[Provided material]
*** Block opens ***

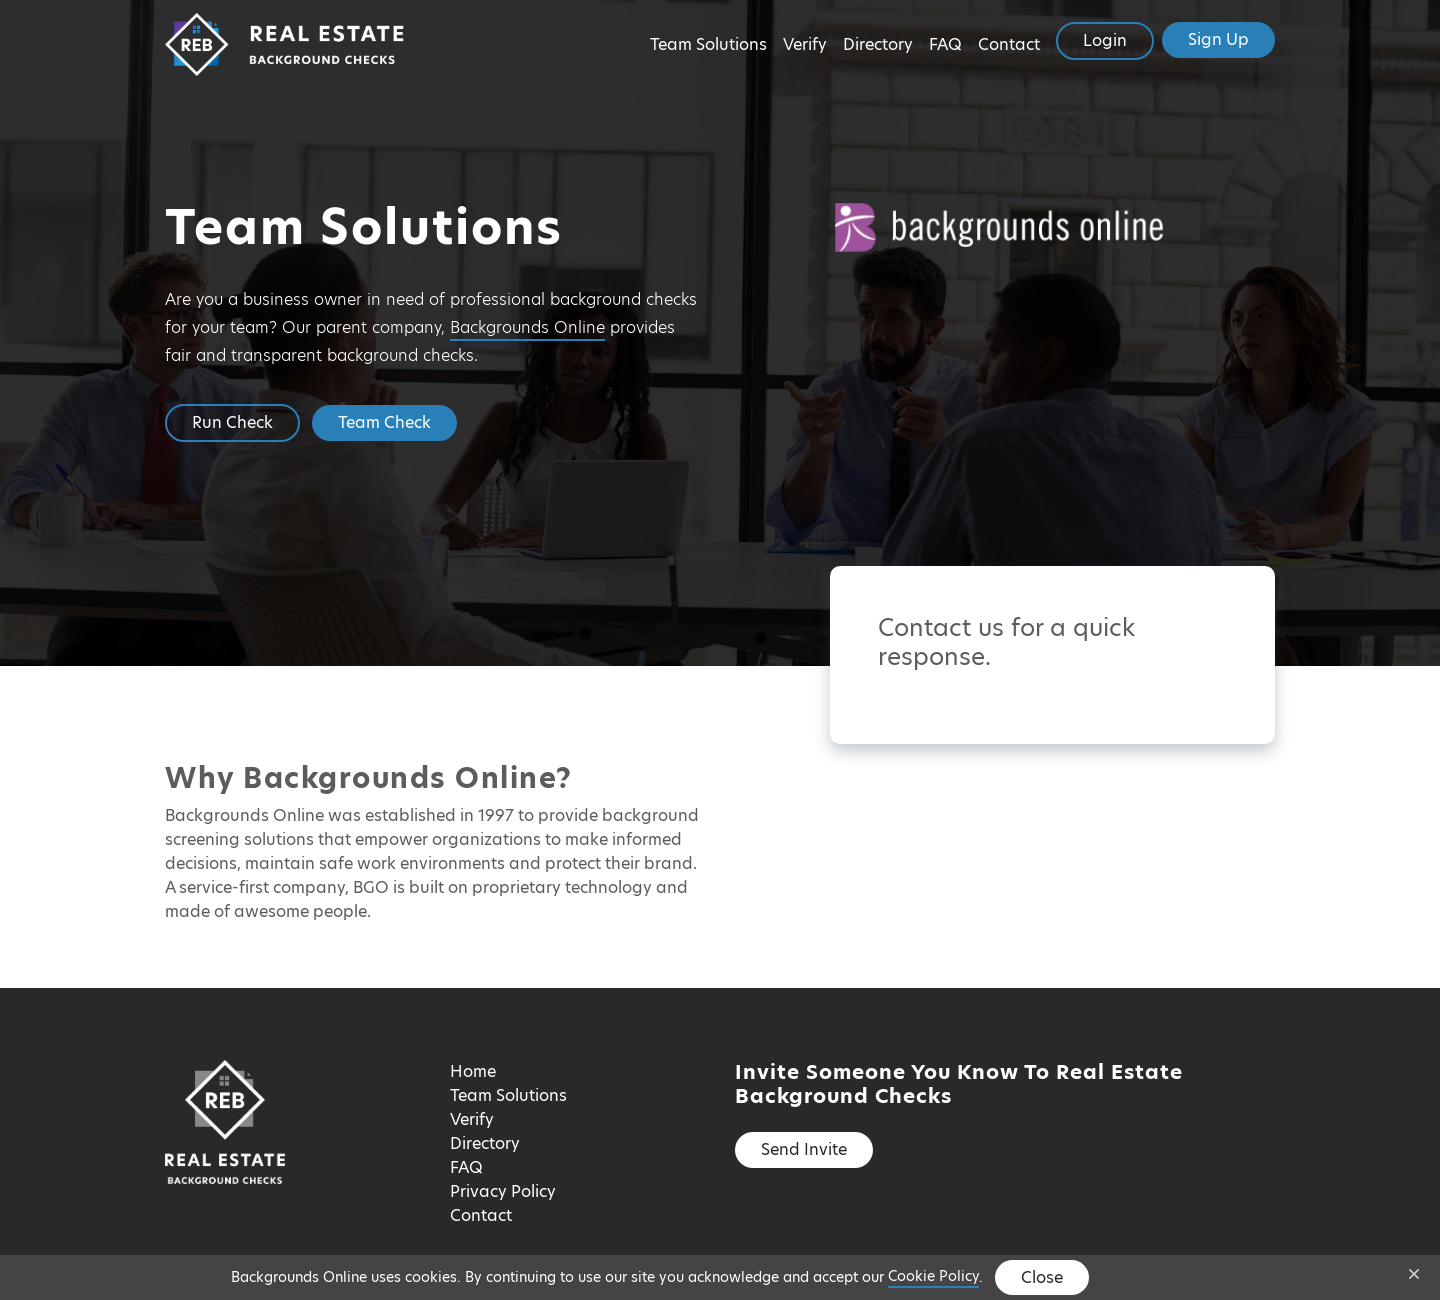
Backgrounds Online (527, 327)
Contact (1009, 44)
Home (473, 1071)
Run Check (232, 422)
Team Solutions (708, 44)
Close (1042, 1277)
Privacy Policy (503, 1191)
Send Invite (804, 1149)
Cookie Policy (933, 1276)
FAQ (945, 44)
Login (1105, 40)
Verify (805, 44)
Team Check (384, 422)
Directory (878, 44)
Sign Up (1218, 39)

*** Block closes ***

Every line from the one containing "Home (473, 1071)" through the last line of the entries must be written out verbatim, and no other line.

Home (473, 1071)
Run Check (232, 422)
Team Solutions (708, 44)
Close (1042, 1277)
Privacy Policy (503, 1191)
Send Invite (804, 1149)
Cookie Policy (933, 1276)
FAQ (945, 44)
Login (1105, 40)
Verify (805, 44)
Team Check (384, 422)
Directory (878, 44)
Sign Up (1218, 39)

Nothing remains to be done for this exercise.